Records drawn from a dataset
________

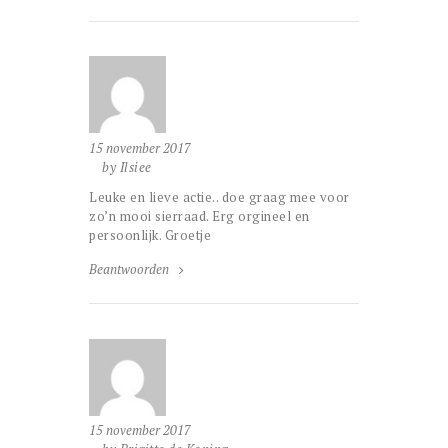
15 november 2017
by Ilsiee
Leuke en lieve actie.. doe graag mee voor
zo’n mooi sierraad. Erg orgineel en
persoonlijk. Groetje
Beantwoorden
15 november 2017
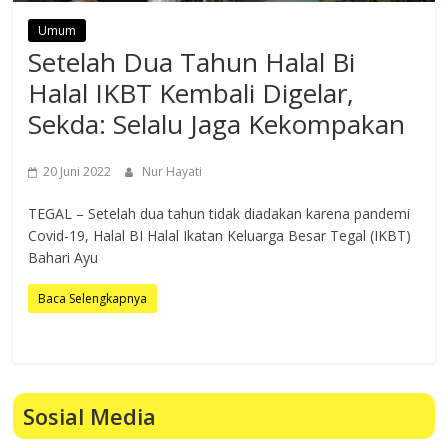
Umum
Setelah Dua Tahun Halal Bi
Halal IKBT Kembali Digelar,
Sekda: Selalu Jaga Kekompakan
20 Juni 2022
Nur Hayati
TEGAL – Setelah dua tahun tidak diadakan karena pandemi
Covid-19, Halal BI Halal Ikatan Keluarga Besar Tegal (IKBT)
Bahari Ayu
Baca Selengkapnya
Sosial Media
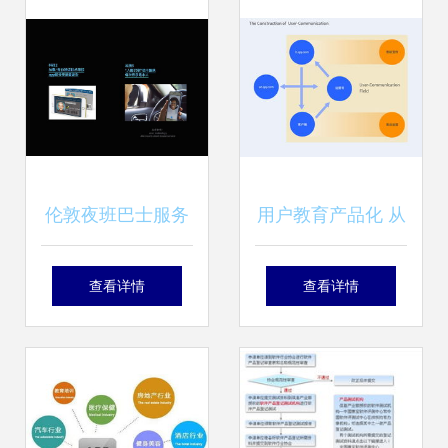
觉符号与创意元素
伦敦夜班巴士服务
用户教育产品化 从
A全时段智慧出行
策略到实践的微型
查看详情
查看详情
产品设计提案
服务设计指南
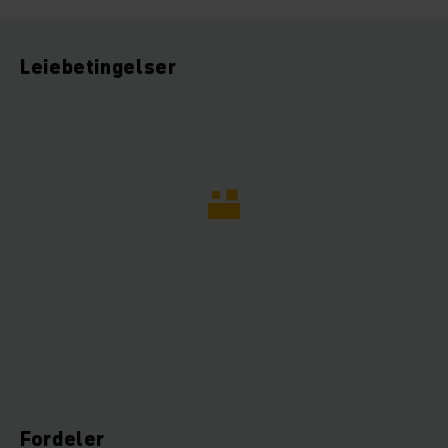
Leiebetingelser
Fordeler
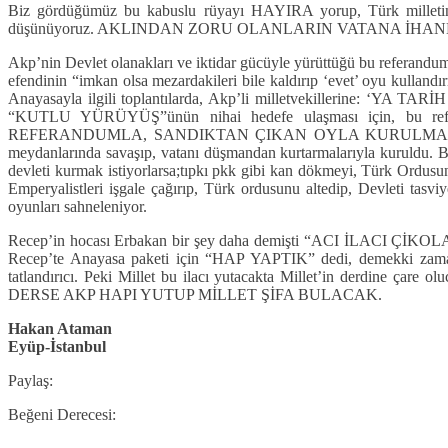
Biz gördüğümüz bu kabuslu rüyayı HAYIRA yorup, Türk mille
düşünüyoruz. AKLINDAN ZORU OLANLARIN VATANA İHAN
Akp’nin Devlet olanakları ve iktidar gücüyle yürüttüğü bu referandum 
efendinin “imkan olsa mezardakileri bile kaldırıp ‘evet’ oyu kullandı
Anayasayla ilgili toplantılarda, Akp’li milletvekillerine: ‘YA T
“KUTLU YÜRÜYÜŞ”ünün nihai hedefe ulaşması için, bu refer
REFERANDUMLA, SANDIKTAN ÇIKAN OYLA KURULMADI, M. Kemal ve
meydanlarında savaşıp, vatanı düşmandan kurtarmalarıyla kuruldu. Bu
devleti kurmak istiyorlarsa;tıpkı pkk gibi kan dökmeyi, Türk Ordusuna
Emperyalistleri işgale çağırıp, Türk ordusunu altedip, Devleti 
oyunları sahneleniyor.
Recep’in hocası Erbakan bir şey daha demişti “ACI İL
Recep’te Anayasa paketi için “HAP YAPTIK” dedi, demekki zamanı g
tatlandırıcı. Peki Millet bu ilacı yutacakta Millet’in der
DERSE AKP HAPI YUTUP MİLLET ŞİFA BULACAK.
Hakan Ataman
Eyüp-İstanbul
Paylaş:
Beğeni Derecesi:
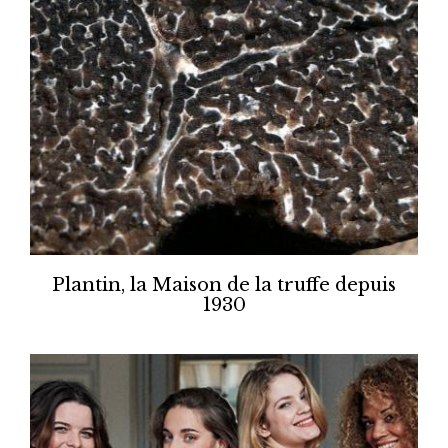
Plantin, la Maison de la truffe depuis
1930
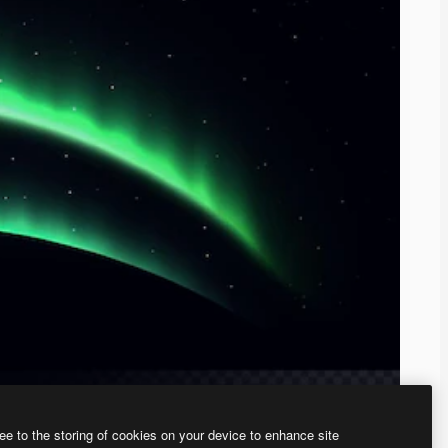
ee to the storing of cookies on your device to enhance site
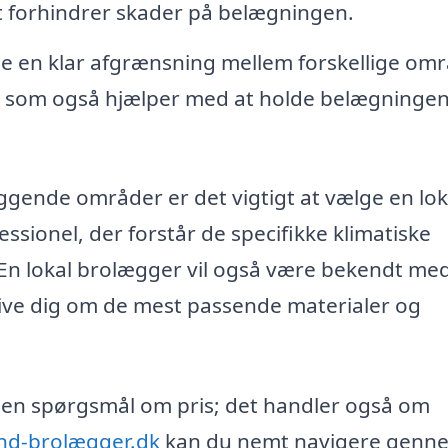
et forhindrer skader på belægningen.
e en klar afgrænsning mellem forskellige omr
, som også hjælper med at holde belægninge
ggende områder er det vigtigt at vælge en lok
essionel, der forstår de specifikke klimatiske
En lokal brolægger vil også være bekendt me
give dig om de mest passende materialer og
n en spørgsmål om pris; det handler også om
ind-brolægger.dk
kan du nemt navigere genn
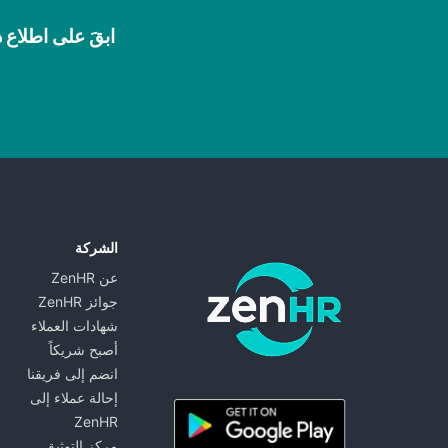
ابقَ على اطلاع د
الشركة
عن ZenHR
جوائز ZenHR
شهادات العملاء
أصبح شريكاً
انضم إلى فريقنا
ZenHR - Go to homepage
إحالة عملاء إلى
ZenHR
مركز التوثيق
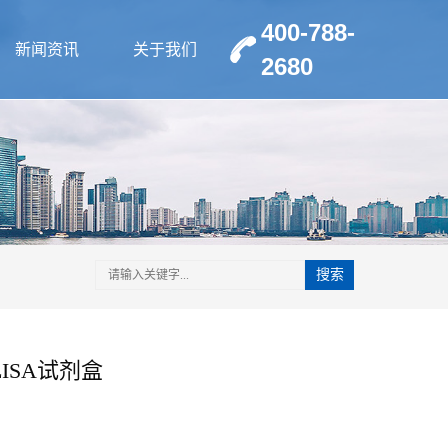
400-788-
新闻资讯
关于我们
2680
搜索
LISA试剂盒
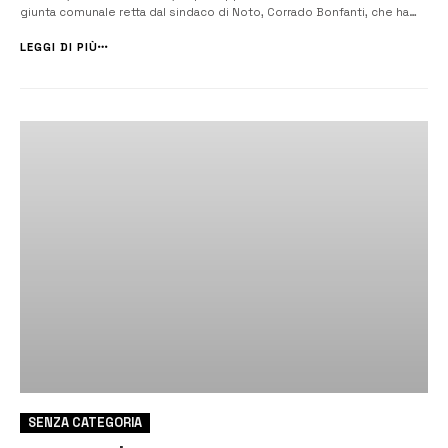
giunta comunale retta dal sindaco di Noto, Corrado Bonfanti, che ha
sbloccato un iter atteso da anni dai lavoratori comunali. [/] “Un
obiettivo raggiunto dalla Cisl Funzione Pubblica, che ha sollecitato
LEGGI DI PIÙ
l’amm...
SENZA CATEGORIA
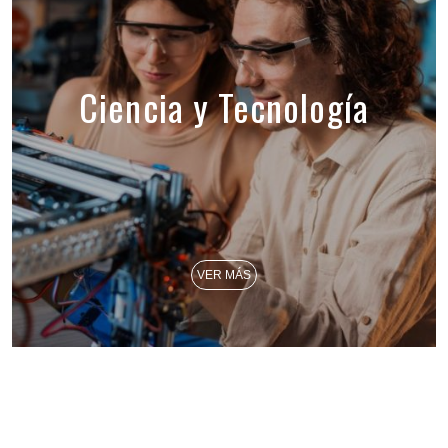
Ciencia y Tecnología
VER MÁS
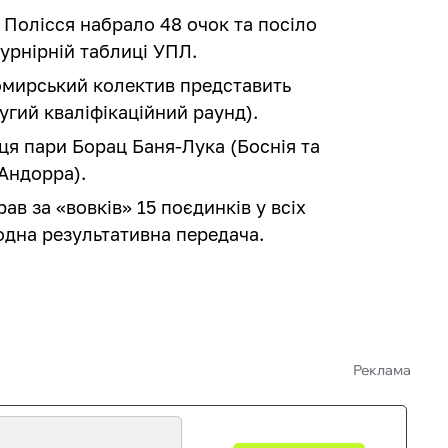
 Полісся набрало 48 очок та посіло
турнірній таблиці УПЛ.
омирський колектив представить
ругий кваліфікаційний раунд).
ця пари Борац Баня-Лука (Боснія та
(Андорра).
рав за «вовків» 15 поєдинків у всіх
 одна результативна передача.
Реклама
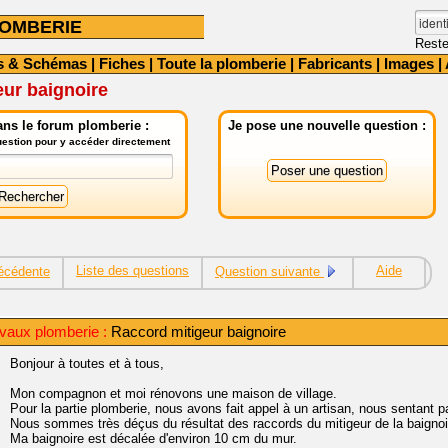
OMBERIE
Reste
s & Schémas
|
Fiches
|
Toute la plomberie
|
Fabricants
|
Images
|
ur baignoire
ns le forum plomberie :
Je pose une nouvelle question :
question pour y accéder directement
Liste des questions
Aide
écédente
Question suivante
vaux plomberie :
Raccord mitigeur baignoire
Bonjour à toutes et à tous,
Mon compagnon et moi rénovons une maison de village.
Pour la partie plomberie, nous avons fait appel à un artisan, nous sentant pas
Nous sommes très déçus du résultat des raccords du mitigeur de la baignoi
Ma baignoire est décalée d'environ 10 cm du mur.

________

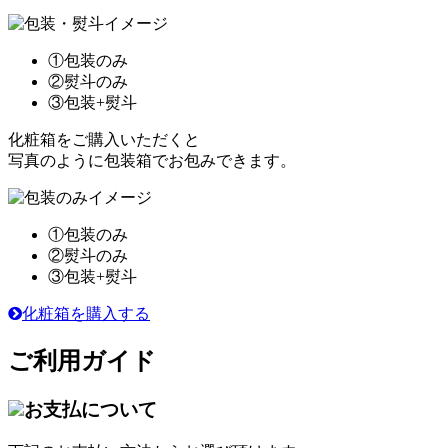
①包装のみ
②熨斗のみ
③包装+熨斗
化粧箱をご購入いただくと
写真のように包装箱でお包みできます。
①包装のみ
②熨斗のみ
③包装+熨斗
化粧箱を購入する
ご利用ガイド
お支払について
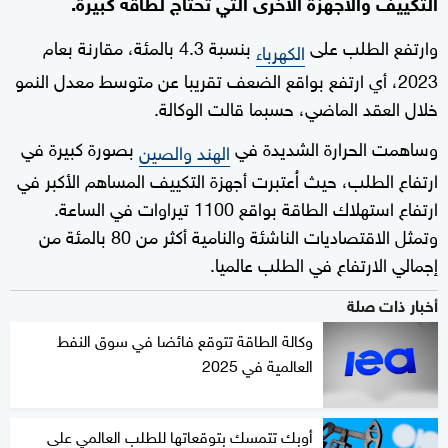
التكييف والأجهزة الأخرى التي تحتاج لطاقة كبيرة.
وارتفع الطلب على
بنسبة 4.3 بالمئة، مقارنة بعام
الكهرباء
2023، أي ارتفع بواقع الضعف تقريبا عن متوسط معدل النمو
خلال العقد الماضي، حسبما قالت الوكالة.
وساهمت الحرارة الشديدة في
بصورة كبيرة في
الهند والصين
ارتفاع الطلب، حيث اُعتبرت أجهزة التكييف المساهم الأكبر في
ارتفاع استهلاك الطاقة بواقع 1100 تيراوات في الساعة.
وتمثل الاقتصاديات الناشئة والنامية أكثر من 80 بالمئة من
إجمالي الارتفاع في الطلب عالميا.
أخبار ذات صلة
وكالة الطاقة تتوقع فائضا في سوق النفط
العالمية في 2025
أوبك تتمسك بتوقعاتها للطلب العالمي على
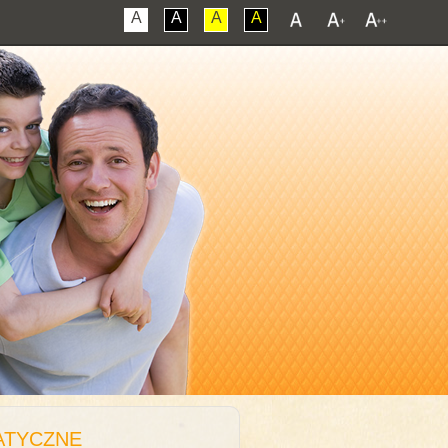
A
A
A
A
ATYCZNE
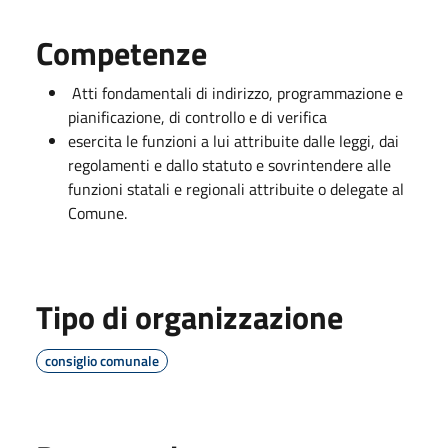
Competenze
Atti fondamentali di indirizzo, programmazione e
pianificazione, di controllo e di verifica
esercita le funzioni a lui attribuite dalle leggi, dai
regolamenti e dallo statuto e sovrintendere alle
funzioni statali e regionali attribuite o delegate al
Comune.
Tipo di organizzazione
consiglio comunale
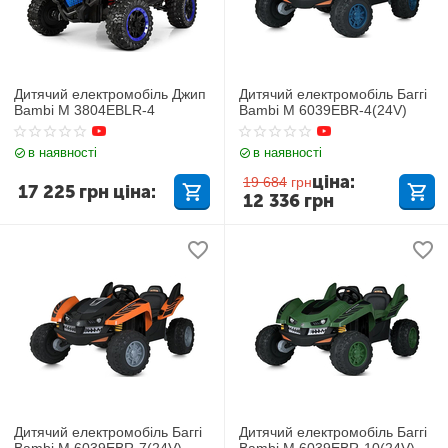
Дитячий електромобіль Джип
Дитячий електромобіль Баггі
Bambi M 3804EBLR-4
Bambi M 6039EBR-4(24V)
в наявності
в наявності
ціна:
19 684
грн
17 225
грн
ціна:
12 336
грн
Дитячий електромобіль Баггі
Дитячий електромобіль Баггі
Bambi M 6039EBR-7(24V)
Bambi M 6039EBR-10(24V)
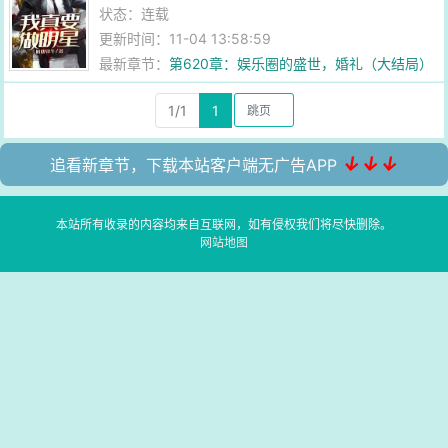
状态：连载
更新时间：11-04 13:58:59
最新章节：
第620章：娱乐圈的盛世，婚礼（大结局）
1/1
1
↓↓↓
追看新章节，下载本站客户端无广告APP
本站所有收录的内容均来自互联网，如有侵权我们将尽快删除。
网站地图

________

■ PROBLEM REQUIREMENTS: Across the records above, how many lines contain the word "ZenHR"? Please give that number alone.

■ TASK SOLUTION: 4